What is Occupational Therapy?

by Kelli Slifer, CHT

The word “occupation” is synonymous with a job or a profession, so, often times, patients are confused when they are told they need to see an occupational therapist.  Especially those patients who might be retired or not old enough to have a job yet.  However, the definition of “occupation” to an occupational therapist is “meaningful everyday activities”.  So everyone, no matter your age, has occupations.  From the toddler whose occupations are play and the development of important skills, to the older adult whose occupations are engaging with family and friends and managing his or her home, and everyone in between – We all have occupations!

Imagine if an accident, injury, disease, or condition made it difficult for you to participate in your meaningful everyday activities.  A wrist injury could make getting dressed in the morning painful.  Arthritis can make driving challenging.  Developmental disability can hinder a child from interacting effectively with classmates.  A stroke or traumatic brain injury can limit a person’s ability to work because of difficulty with memory or organizational skills.  Occupational therapy helps people across the lifespan do the activities they want and need to do. 
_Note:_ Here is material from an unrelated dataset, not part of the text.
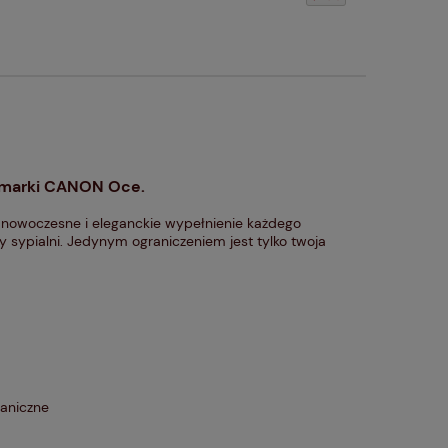
 marki CANON Oce.
nowoczesne i eleganckie wypełnienie każdego
czy sypialni. Jedynym ograniczeniem jest tylko twoja
haniczne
Occupational therapists are skilled healthcare practitioners who will evaluate a patient’s situation and, with input from the patient and/or their family or caregiver, develop individualized goals that allow the patient to resume or pursue their meaningful activities.  The occupational therapist will develop a specific intervention or treatment plan and work together with the patient to improve or maintain their ability to perform daily activities. 

In order to practice, occupational therapists must complete an accredited occupational therapy program (currently master’s level) including clinical rotations and pass the National Board for Certification in Occupational Therapy (NBCOT) exam.  After successful completion, occupational therapists must obtain licensure from the state in which they work. 

Some occupational therapists choose to specialize in certain treatment areas.  At OrthoNeuro, the occupational therapists, through advanced continuing education, clinical experience and knowledge in anatomy, specialize in the treatment of hand and upper extremity disorders.  They provide non-operative interventions, preventative care and post-surgical rehabilitation for a wide variety of hand and upper extremity conditions.  Through the use of various techniques including activity and exercise programs, custom orthotic fabrication, management of pain and swelling, and scar/wound care the occupational therapists bridge the gap between the medical management of hand and upper extremity conditions to successful recovery, improving their patient’s function and ability to participate in meaningful daily activities.